BEGIN Available data

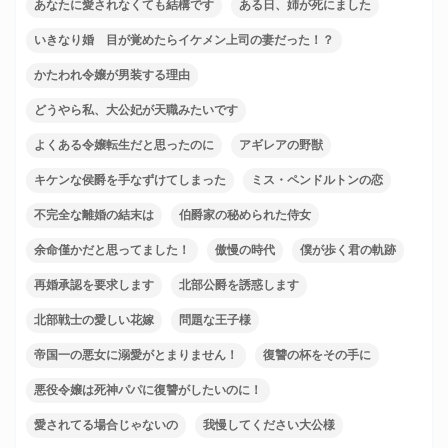
あなたに愛されなくても結構です
ある日、姉が死にました
いきなり婚 目が覚めたらイケメン上司の妻だった！？
かたわれ令嬢が男装する理由
どうやら私、大公妃が天職みたいです
よくある令嬢転生だと思ったのに
アギレアの野獣
キケンな侯爵を手なずけてしまった
ミス・ペンドルトンの恋
不完全な離婚の結末は
伯爵家の秘められた侍女
余命僅かだと思ってました！
傲慢の時代
僕が歩く君の軌跡
再婚承認を要求します
北部公爵を誘惑します
北部戦士の愛しい花嫁
問題な王子様
帝国一の悪女に溺愛がとまりません！
復讐の杯をその手に
悪役令嬢は死神パパに復讐がしたいのに！
愛されてる場合じゃないの
我慢してください大公様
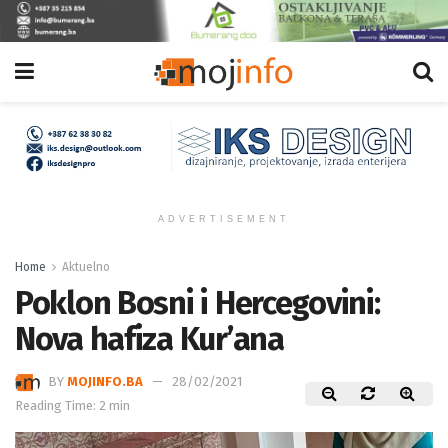
ADVERTISEMENT
Home
Aktuelno
Poklon Bosni i Hercegovini:
Nova hafiza Kur’ana
BY
MOJINFO.BA
28/02/2021
Reading Time: 2 min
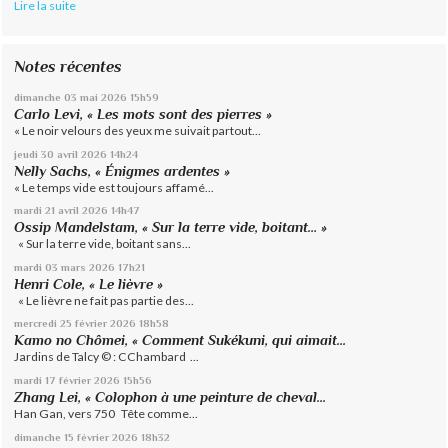
Lire la suite
Notes récentes
dimanche 03
mai 2026
15h59
Carlo Levi, « Les mots sont des pierres »
« Le noir velours des yeux me suivait partout...
jeudi 30
avril 2026
14h24
Nelly Sachs, « Énigmes ardentes »
« Le temps vide est toujours affamé...
mardi 21
avril 2026
14h47
Ossip Mandelstam, « Sur la terre vide, boitant… »
« Sur la terre vide, boitant sans...
mardi 03
mars 2026
17h21
Henri Cole, « Le lièvre »
« Le lièvre ne fait pas partie des...
mercredi 25
février 2026
18h58
Kamo no Chômei, « Comment Sukékuni, qui aimait...
Jardins de Talcy © : CChambard ...
mardi 17
février 2026
15h56
Zhang Lei, « Colophon à une peinture de cheval...
Han Gan, vers 750 Tête comme...
dimanche 15
février 2026
18h32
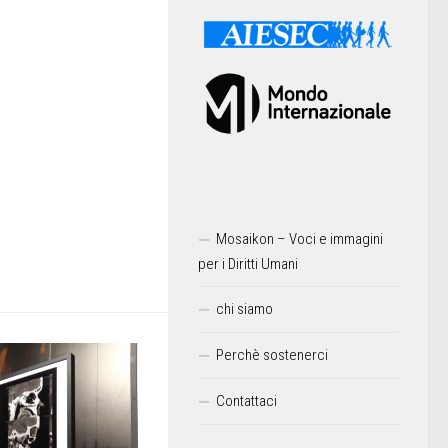
Mosaikon – Voci e immagini
per i Diritti Umani
chi siamo
Perchè sostenerci
Contattaci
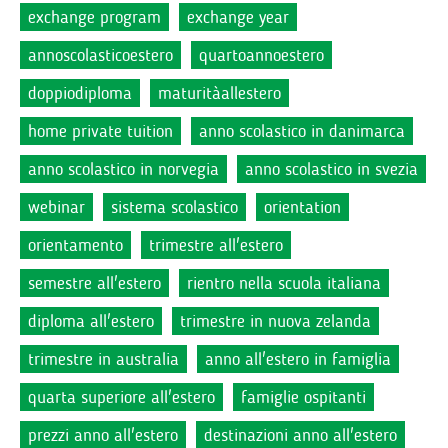
exchange program
exchange year
annoscolasticoestero
quartoannoestero
doppiodiploma
maturitàallestero
home private tuition
anno scolastico in danimarca
anno scolastico in norvegia
anno scolastico in svezia
webinar
sistema scolastico
orientation
orientamento
trimestre all'estero
semestre all'estero
rientro nella scuola italiana
diploma all'estero
trimestre in nuova zelanda
trimestre in australia
anno all'estero in famiglia
quarta superiore all'estero
famiglie ospitanti
prezzi anno all'estero
destinazioni anno all'estero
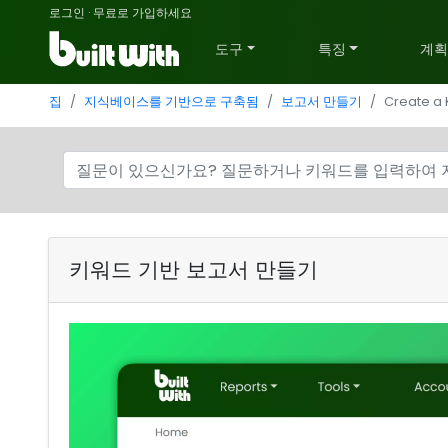
로그인
·
무료로 가입하세요
도구
특징
계
집
지식베이스를 기반으로 구축됨
보고서 만들기
Create a
키워드 기반 보고서 만들기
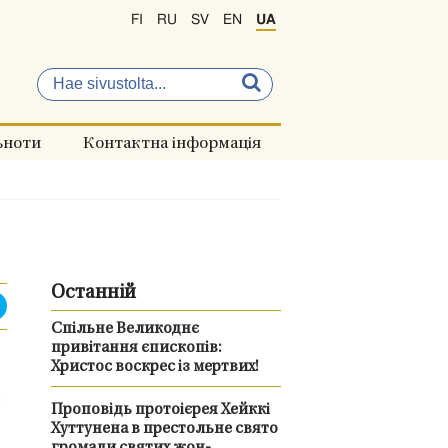
FI
RU
SV
EN
UA
ьноти
Контактна інформація
Останній
Спільне Великоднє
привітання єпископів:
Христос воскрес із мертвих!
Проповідь протоієрея Хейккі
Хуттунена в престольне свято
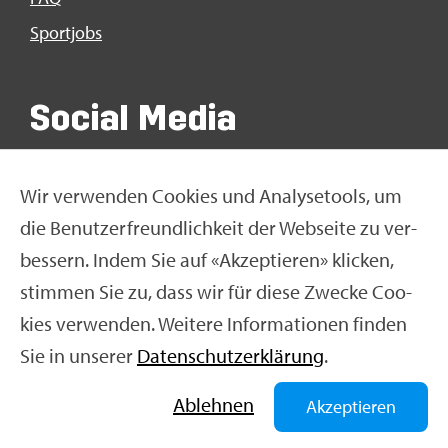
Sport­jobs
So­ci­al Media
Wir ver­wen­den Coo­kies und Ana­ly­se­tools, um
die Be­nut­zer­freund­lich­keit der Web­sei­te zu ver­
bes­sern. Indem Sie auf «Ak­zep­tie­ren» kli­cken,
stim­men Sie zu, dass wir für diese Zwe­cke Coo­
kies ver­wen­den. Wei­te­re In­for­ma­tio­nen fin­den
Sie in un­se­rer
Da­ten­schut­z­er­klä­rung
.
© Swiss Olym­pic 2026
|
Im­pres­sum
|
Da­ten­schut­z­er­
klä­rung
|
Nut­zungs­be­din­gun­gen
|
Ne­ti­quet­te
Ab­leh­nen
Akzeptieren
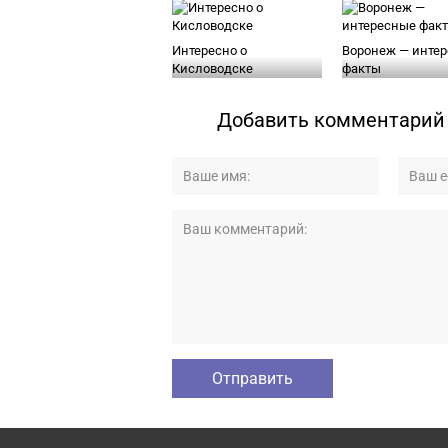
Интересно о
Воронеж — инте
Кисловодске
факты
Добавить комментарий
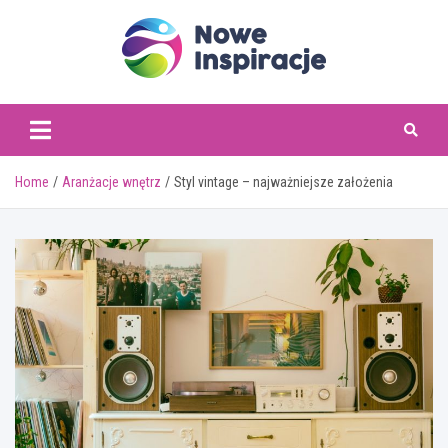
Skip
to
content
www.noweinspiracje.
Home
Aranżacje wnętrz
Styl vintage – najważniejsze założenia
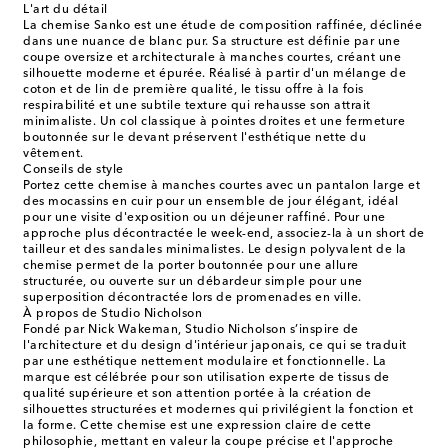
L'art du détail
La chemise Sanko est une étude de composition raffinée, déclinée
dans une nuance de blanc pur. Sa structure est définie par une
coupe oversize et architecturale à manches courtes, créant une
silhouette moderne et épurée. Réalisé à partir d'un mélange de
coton et de lin de première qualité, le tissu offre à la fois
respirabilité et une subtile texture qui rehausse son attrait
minimaliste. Un col classique à pointes droites et une fermeture
boutonnée sur le devant préservent l'esthétique nette du
vêtement.
Conseils de style
Portez cette chemise à manches courtes avec un pantalon large et
des mocassins en cuir pour un ensemble de jour élégant, idéal
pour une visite d'exposition ou un déjeuner raffiné. Pour une
approche plus décontractée le week-end, associez-la à un short de
tailleur et des sandales minimalistes. Le design polyvalent de la
chemise permet de la porter boutonnée pour une allure
structurée, ou ouverte sur un débardeur simple pour une
superposition décontractée lors de promenades en ville.
À propos de Studio Nicholson
Fondé par Nick Wakeman, Studio Nicholson s’inspire de
l'architecture et du design d'intérieur japonais, ce qui se traduit
par une esthétique nettement modulaire et fonctionnelle. La
marque est célébrée pour son utilisation experte de tissus de
qualité supérieure et son attention portée à la création de
silhouettes structurées et modernes qui privilégient la fonction et
la forme. Cette chemise est une expression claire de cette
philosophie, mettant en valeur la coupe précise et l'approche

END Available data

▸ **Exercise**:
An exact reproduction of the data is required, with pictures excluded.

▸ **Exercise output**:
あなたに愛されなくても結構です
ある日、姉が死にました
いきなり婚 目が覚めたらイケメン上司の妻だった！？
かたわれ令嬢が男装する理由
どうやら私、大公妃が天職みたいです
よくある令嬢転生だと思ったのに
アギレアの野獣
キケンな侯爵を手なずけてしまった
ミス・ペンドルトンの恋
不完全な離婚の結末は
伯爵家の秘められた侍女
余命僅かだと思ってました！
傲慢の時代
僕が歩く君の軌跡
再婚承認を要求します
北部公爵を誘惑します
北部戦士の愛しい花嫁
問題な王子様
帝国一の悪女に溺愛がとまりません！
復讐の杯をその手に
悪役令嬢は死神パパに復讐がしたいのに！
愛されてる場合じゃないの
我慢してください大公様
ADVERTISEMENT
Home
Aktuelno
Poklon Bosni i Hercegovini:
Nova hafiza Kur’ana
BY
MOJINFO.BA
28/02/2021
Reading Time: 2 min
Lire la suite
Notes récentes
dimanche 03
mai 2026
15h59
Carlo Levi, « Les mots sont des pierres »
« Le noir velours des yeux me suivait partout...
jeudi 30
avril 2026
14h24
Nelly Sachs, « Énigmes ardentes »
« Le temps vide est toujours affamé...
mardi 21
avril 2026
14h47
Ossip Mandelstam, « Sur la terre vide, boitant… »
« Sur la terre vide, boitant sans...
mardi 03
mars 2026
17h21
Henri Cole, « Le lièvre »
« Le lièvre ne fait pas partie des...
mercredi 25
février 2026
18h58
Kamo no Chômei, « Comment Sukékuni, qui aimait...
Jardins de Talcy © : CChambard ...
mardi 17
février 2026
15h56
Zhang Lei, « Colophon à une peinture de cheval...
Han Gan, vers 750 Tête comme...
dimanche 15
février 2026
18h32
Mosaikon – Voci e immagini
per i Diritti Umani
chi siamo
Perchè sostenerci
Contattaci
exchange program
exchange year
annoscolasticoestero
quartoannoestero
doppiodiploma
maturitàallestero
home private tuition
anno scolastico in danimarca
anno scolastico in norvegia
anno scolastico in svezia
webinar
sistema scolastico
orientation
orientamento
trimestre all'estero
semestre all'estero
rientro nella scuola italiana
diploma all'estero
trimestre in nuova zelanda
trimestre in australia
anno all'estero in famiglia
quarta superiore all'estero
famiglie ospitanti
prezzi anno all'estero
destinazioni anno all'estero
로그인
·
무료로 가입하세요
도구
특징
계
집
지식베이스를 기반으로 구축됨
보고서 만들기
Create a
키워드 기반 보고서 만들기
FI
RU
SV
EN
UA
ьноти
Контактна інформація
Останній
Спільне Великоднє
привітання єпископів:
Христос воскрес із мертвих!
Проповідь протоієрея Хейккі
Хуттунена в престольне свято
Sport­jobs
So­ci­al Media
Wir ver­wen­den Coo­kies und Ana­ly­se­tools, um
die Be­nut­zer­freund­lich­keit der Web­sei­te zu ver­
bes­sern. Indem Sie auf «Ak­zep­tie­ren» kli­cken,
stim­men Sie zu, dass wir für diese Zwe­cke Coo­
kies ver­wen­den. Wei­te­re In­for­ma­tio­nen fin­den
Sie in un­se­rer
Da­ten­schut­z­er­klä­rung
.
© Swiss Olym­pic 2026
|
Im­pres­sum
|
Da­ten­schut­z­er­
klä­rung
|
Nut­zungs­be­din­gun­gen
|
Ne­ti­quet­te
Ab­leh­nen
Akzeptieren
Интересно о
Воронеж — инте
Кисловодске
факты
Добавить комментарий
Skip
to
content
www.noweinspiracje.
Home
Aranżacje wnętrz
Styl vintage – najważniejsze założenia
L'art du détail
La chemise Sanko est une étude de composition raffinée, déclinée
dans une nuance de blanc pur. Sa structure est définie par une
coupe oversize et architecturale à manches courtes, créant une
silhouette moderne et épurée. Réalisé à partir d'un mélange de
coton et de lin de première qualité, le tissu offre à la fois
respirabilité et une subtile texture qui rehausse son attrait
minimaliste. Un col classique à pointes droites et une fermeture
boutonnée sur le devant préservent l'esthétique nette du
vêtement.
Conseils de style
Portez cette chemise à manches courtes avec un pantalon large et
des mocassins en cuir pour un ensemble de jour élégant, idéal
pour une visite d'exposition ou un déjeuner raffiné. Pour une
approche plus décontractée le week-end, associez-la à un short de
tailleur et des sandales minimalistes. Le design polyvalent de la
chemise permet de la porter boutonnée pour une allure
structurée, ou ouverte sur un débardeur simple pour une
superposition décontractée lors de promenades en ville.
À propos de Studio Nicholson
Fondé par Nick Wakeman, Studio Nicholson s’inspire de
l'architecture et du design d'intérieur japonais, ce qui se traduit
par une esthétique nettement modulaire et fonctionnelle. La
marque est célébrée pour son utilisation experte de tissus de
qualité supérieure et son attention portée à la création de
silhouettes structurées et modernes qui privilégient la fonction et
la forme. Cette chemise est une expression claire de cette
philosophie, mettant en valeur la coupe précise et l'approche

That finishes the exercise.